1. A speech recognition system crowdsourcing test case generation method based on test requirements is characterized in that a technology for testing a provided speech recognition system based on a crowdsourcing technology is used, a test requirement submitted by a task requester is identified and extracted, a speech recognition keyword list in a preset keyword library is used, a text related to the content of a test case is filtered from an identified text information fragment, then the text is in cross combination with a speech recognition environment parameter and is used as a candidate test requirement, a test module is generated, and defects in the speech recognition system are fully detected.

2. The extraction method of test requirements according to claim 1, wherein for a requirement document submitted by a client, keyword extraction is performed first, word2vec technology is used for text similarity analysis, keywords with high word frequency are extracted to be used as a keyword library, then manual screening and supplementation are performed on the keyword library, if the test requirement is in pdf format, Optical Character Recognition (OCR) technology is used for character extraction, each sentence generated in the text extraction module is recognized as an element, and TF-IDF technology is used for judging the importance of the element, so that an option for a crowdsourcing platform worker to select is generated in the test case generation module.

3. The speech recognition test parameters of claim 1, wherein the speech recognition test parameters are collected through a plurality of channels such as books, networks, etc. and are summarized and analyzed to form a set of highly versatile and flexible speech recognition test parameters, which include a plurality of dimensional information, such as the distance between the sound source and the device, the sound level, the noise level, the signal-to-noise ratio, the angle between the sound source and the device, etc.
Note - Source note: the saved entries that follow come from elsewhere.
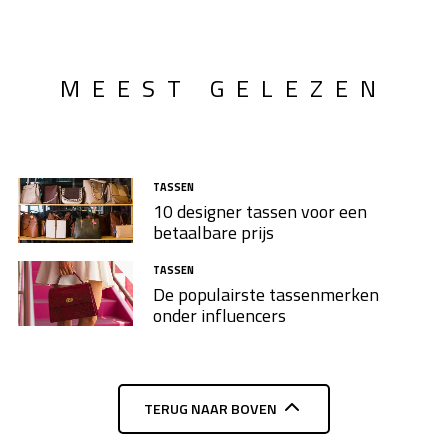
MEEST GELEZEN
TASSEN
10 designer tassen voor een
betaalbare prijs
TASSEN
De populairste tassenmerken
onder influencers
TERUG NAAR BOVEN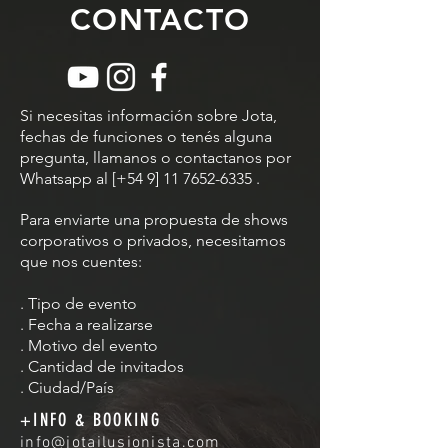
CONTACTO
Si necesitas información sobre Jota,
fechas de funciones o tenés alguna
pregunta, llamanos o contactanos por
Whatsapp al [+54 9]
11 7652-6335
.
Para enviarte una propuesta de shows
corporativos o privados, necesitamos
que nos cuentes:
. Tipo de evento
. Fecha a realizarse
. Motivo del evento
. Cantidad de invitados
. Ciudad/País
+INFO & BOOKING
info@jotailusionista.com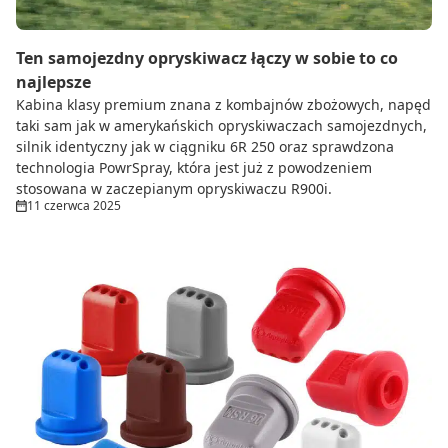
Ten samojezdny opryskiwacz łączy w sobie to co
najlepsze
Kabina klasy premium znana z kombajnów zbożowych, napęd
taki sam jak w amerykańskich opryskiwaczach samojezdnych,
silnik identyczny jak w ciągniku 6R 250 oraz sprawdzona
technologia PowrSpray, która jest już z powodzeniem
stosowana w zaczepianym opryskiwaczu R900i.
11 czerwca 2025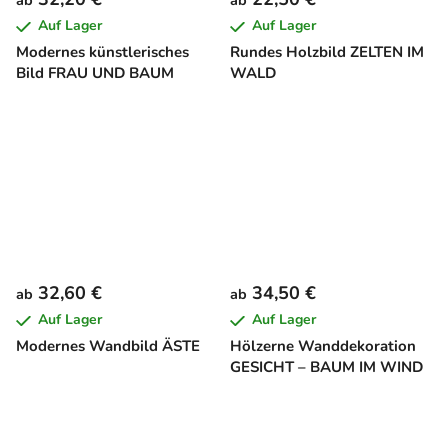
ab
ab
Auf Lager
Auf Lager
Modernes künstlerisches
Rundes Holzbild ZELTEN IM
Bild FRAU UND BAUM
WALD
32,60 €
34,50 €
ab
ab
Auf Lager
Auf Lager
Modernes Wandbild ÄSTE
Hölzerne Wanddekoration
GESICHT – BAUM IM WIND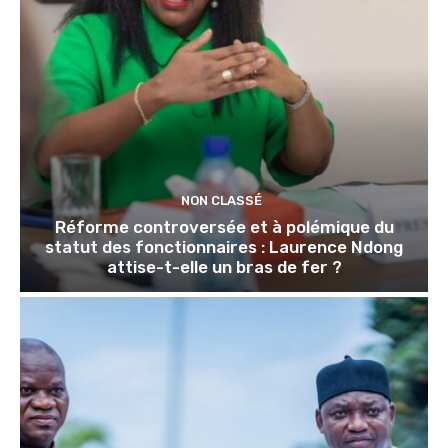
NON CLASSÉ
Réforme controversée et à polémique du
statut des fonctionnaires : Laurence Ndong
attise-t-elle un bras de fer ?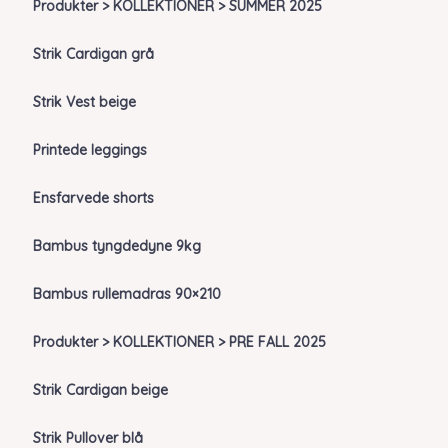
Produkter > KOLLEKTIONER > SUMMER 2025
Strik Cardigan grå
Strik Vest beige
Printede leggings
Ensfarvede shorts
Bambus tyngdedyne 9kg
Bambus rullemadras 90×210
Produkter > KOLLEKTIONER > PRE FALL 2025
Strik Cardigan beige
Strik Pullover blå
4. The test case generation method of claim 1, wherein there is a specific test case template, the test case template includes a test case ID, a test purpose, a precondition, input data and an expected result, the test purpose is divided into an awake rate in XX environment and an identification rate in XX environment, the precondition is divided into an angle, a distance and a volume of a speaker and a volume of noise, the input data is divided into a voice and a noise type, a speaker's speech content and a language type, and a specific test case requirement text is generated by matching with a test requirement keyword to find out a corresponding text content for selection by a crowdsourcing platform worker.